En novembre, alors que nous faisions un pot pour nos bonnes audiences, il avait dit devant mes équipes qu’il avait, à son arrivée, « choisi de ne pas me couper la tête ». C’est vrai qu’il ne m’avait pas choisi – je ne sais d’ailleurs pas pourquoi il m’a gardé ! Mais ma méthode était peut-être déconcertante. Quand on a commencé à travailler sur son projet stratégique, j’étais très surpris qu’il imagine pouvoir, en quelques semaines, passer France Musique entièrement sur le web, lui retirer ses fréquences et en enlever à Culture pour les donner au Mouv’, céder un orchestre, mener la réforme des modes de production pour la rentrée 2015 sur la base d’un document établi par un cabinet d’audit… J’étais stupéfait de ça, et je lui ai demandé : « est-ce que, politiquement, tu as un soutien ? » Mais l’unanimité du CSA à son élection (dont on sait qu’elle est sujette à quelques interrogations) faisait qu’il se sentait tout puissant.

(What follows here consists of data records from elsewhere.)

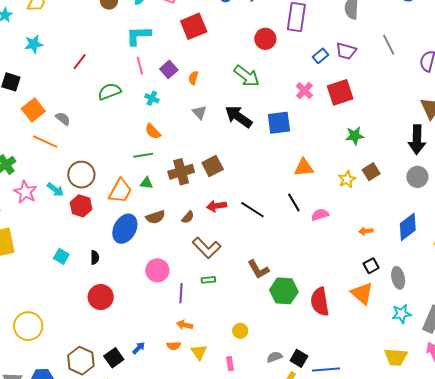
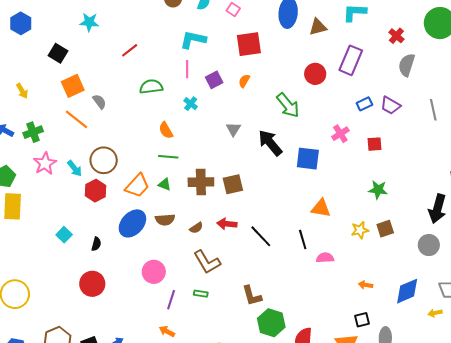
orange semicircle: (193, 78) -> (244, 81), moved
red square: (340, 92) -> (375, 144), size x0.6
orange semicircle: (153, 131) -> (166, 130), moved

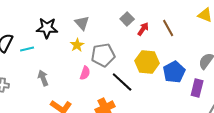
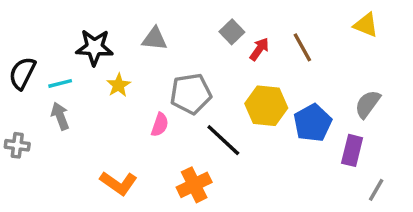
gray triangle: (82, 23) -> (155, 39), turned -42
yellow star: (77, 45) -> (119, 85), moved
gray arrow: (43, 78) -> (60, 116), moved

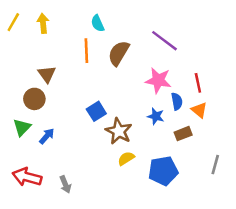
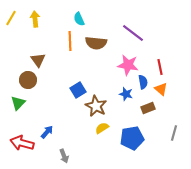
brown semicircle: (119, 53) -> (96, 43), turned -115
blue arrow: (47, 136) -> (47, 132), moved
gray arrow: (65, 184) -> (64, 156), moved

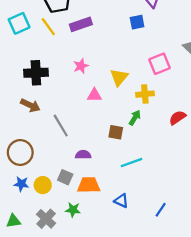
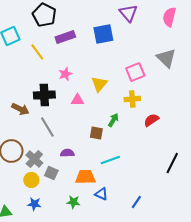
blue square: (137, 22) -> (103, 34), moved, size x1.5
yellow line: (48, 27) -> (37, 52), moved
black cross: (36, 73) -> (44, 95), moved
yellow cross: (145, 94) -> (132, 99), moved
blue star: (21, 184) -> (34, 204), moved
orange trapezoid: (89, 185) -> (85, 177), moved
green star: (73, 210) -> (73, 202), moved
gray cross: (46, 219) -> (34, 159), moved

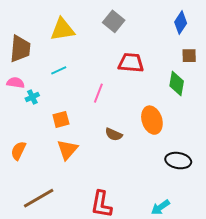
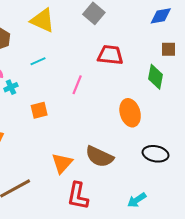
blue diamond: (181, 23) -> (161, 16), turned 45
yellow triangle: (62, 30) -> (43, 20), turned 32
brown semicircle: (114, 134) -> (99, 157), moved, size x1.6
orange triangle: (67, 150) -> (62, 163), moved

Comment s’est passée la grève ?

Nous ne pouvions pas exprimer une opinion, ou une critique, et ceux qui le faisaient quand même se le voyait reprocher. Mais nos différends de ces dernières semaines étaient bien plus compliqués.

C’est-à-dire ?

Alors que l’on élabore les grilles de rentrée, on m’a demandé de laisser des espaces vacants. Je ne pouvais pas disposer du 19-20, libre depuis que Laurent Goumarre a été recruté par France Inter. L’idée, semble-t-il, était de proposer cette tranche à un producteur, dont on pensait qu’il allait la refuser, afin de le faire partir. Je peux décider de demander à des producteurs de partir, mais on ne peut pas m’obliger à leur proposer des schémas impossibles  dans le but de se séparer d’eux…

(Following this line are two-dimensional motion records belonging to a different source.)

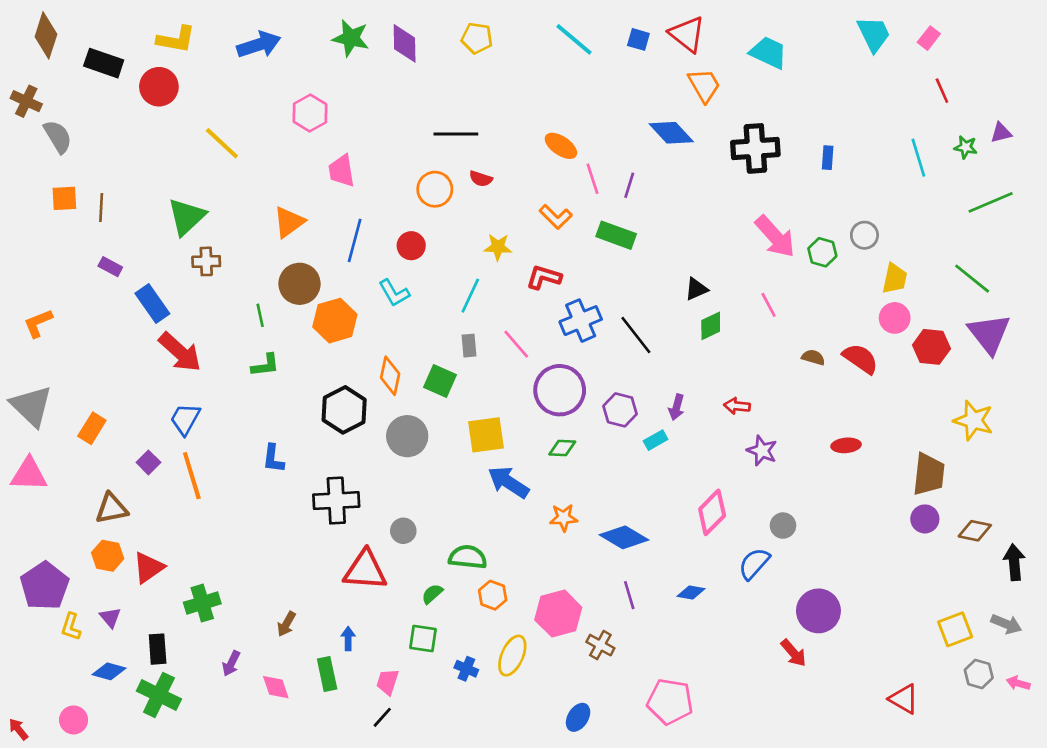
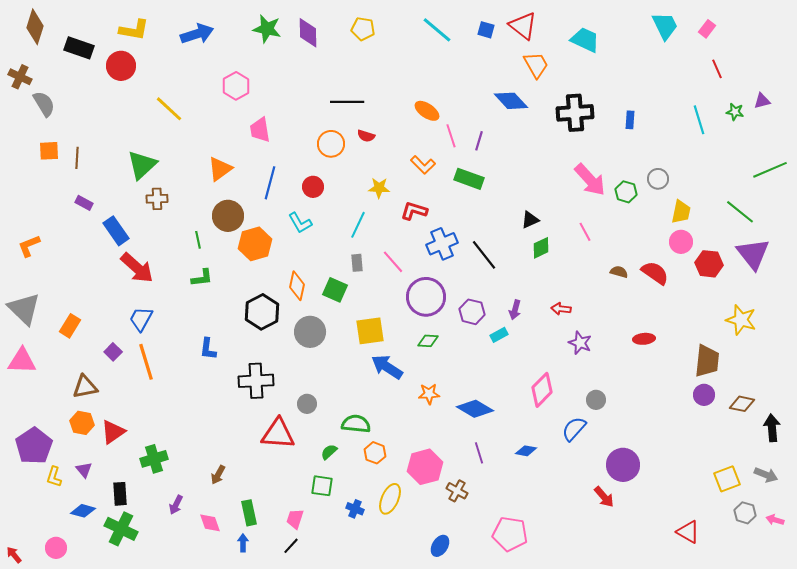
green line: (991, 202) -> (770, 170), moved
blue arrow: (348, 639) -> (243, 543), moved

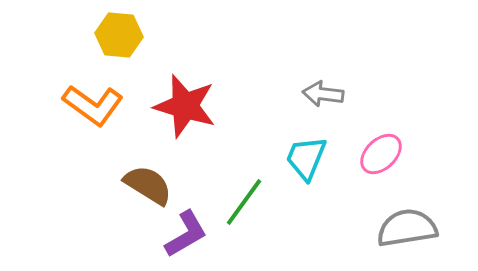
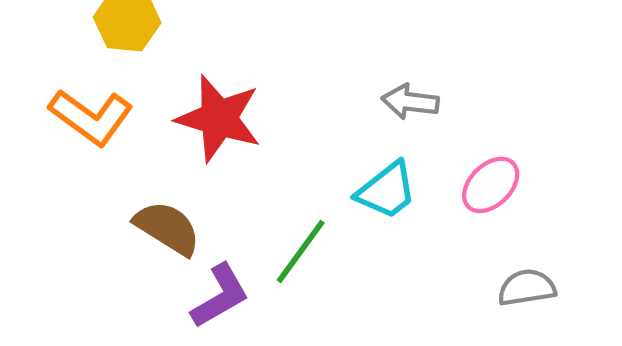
cyan trapezoid: (306, 158) -> (387, 190), turned -150
gray semicircle: (407, 228) -> (527, 288), size x0.7

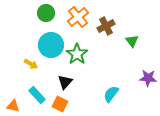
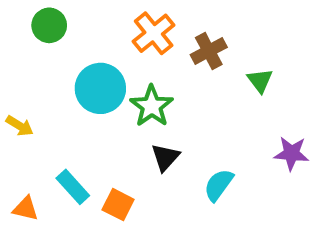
green circle: (46, 13) -> (49, 25), moved
yellow arrow: (31, 64) -> (20, 126), moved
black triangle: (65, 82) -> (165, 157), moved

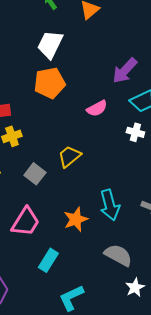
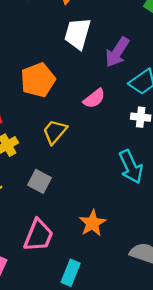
white trapezoid: (50, 44) -> (77, 34), moved
yellow trapezoid: (69, 156) -> (55, 132), moved
cyan arrow: (110, 205) -> (131, 167), moved

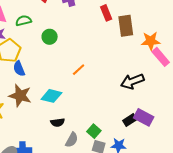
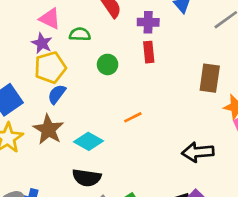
red rectangle: (106, 13) -> (149, 52), moved
blue semicircle: (19, 69) -> (57, 94), turned 42
black semicircle: (58, 122) -> (87, 178), size x1.5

L’arrêt des émissions de Colette Fellous, ou Sophie Nauleau relèvent-elles vraiment de votre décision ?

Oui. Les raisons de ces départs sont purement éditoriales. D’ailleurs Manou Farine présentera une émission d’une heure sur la poésie à la rentrée, alors que Sophie Nauleau n’avait qu’une demi-heure.

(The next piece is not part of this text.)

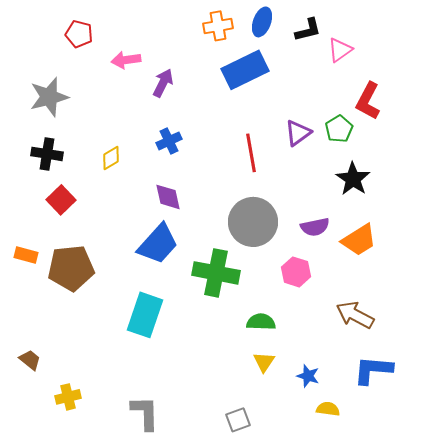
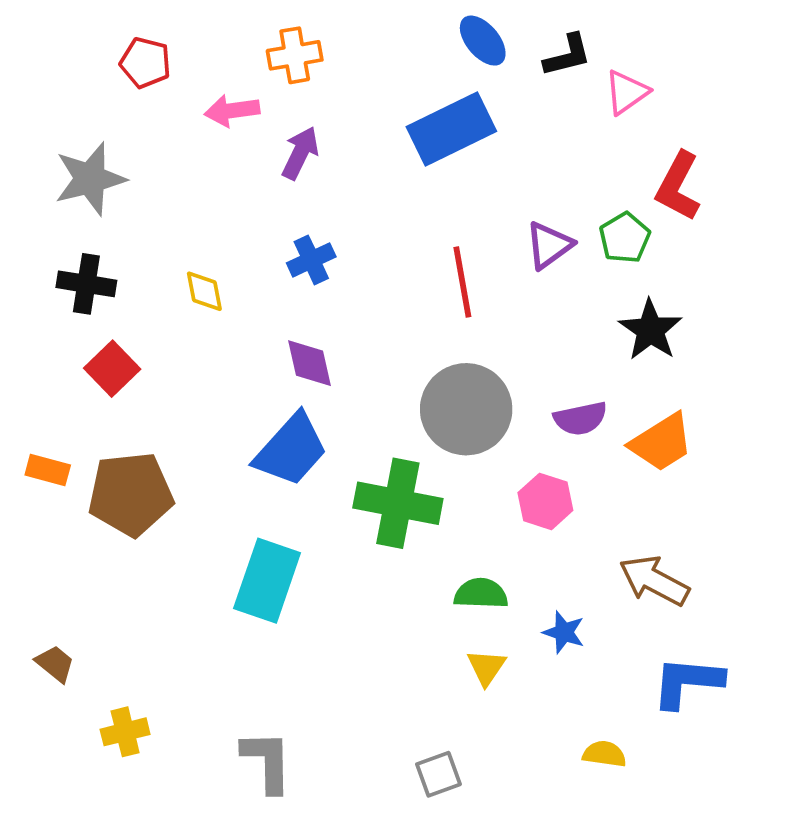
blue ellipse: (262, 22) -> (483, 41), turned -60
orange cross: (218, 26) -> (295, 55), moved
yellow diamond: (111, 158) -> (204, 291), turned -70
blue star: (308, 376) -> (564, 632), moved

Vous n’étiez pas déterminé par les raisons économiques ?

Ah oui, bien sûr : quand on vous dit « il faut faire avec moins tant », vous n’avez d’autre choix que de supprimer des émissions. Celle d’Alain Veinstein l’année dernière, parce qu’il s’agissait de ne plus proposer de production fraîche après minuit. Et puis un certain nombre d’émissions cette année. La saison dernière, je l’ai élaborée avec un budget en baisse de 200 000 euros. La prochaine, je devais la faire avec 250 000 euros de moins. Et la saison 2016-2017 devra, elle aussi, s’élaborer avec un budget encore en baisse.

Vous avez confirmé Marc Voinchet à la matinale…

Oui mais j’ai appris qu’il allait être nommé à la direction de France Musique, tandis que Marie-Pierre de Surville pourrait récupérer une mission sur la programmation culturelle ? Je suis vraiment content pour Marc, mais c’est vrai qu’il faut trouver à le remplacer, maintenant. Ce n’est pas moi qui le ferai, même si je ne quitterai France Culture qu’à la fin du mois d’août. Je ne me plains pas de mon sort, et je n’ai pas de compte à régler avec Mathieu Gallet. J’ai eu la chance de rencontrer une maison vivante, avec des métiers passionnants, des gens braves (même si, parfois, ils vous rentrent dedans !), une liberté de parole… Une maison exceptionnelle. Ça a été un privilège et, modestement, je remercie mes collaborateurs.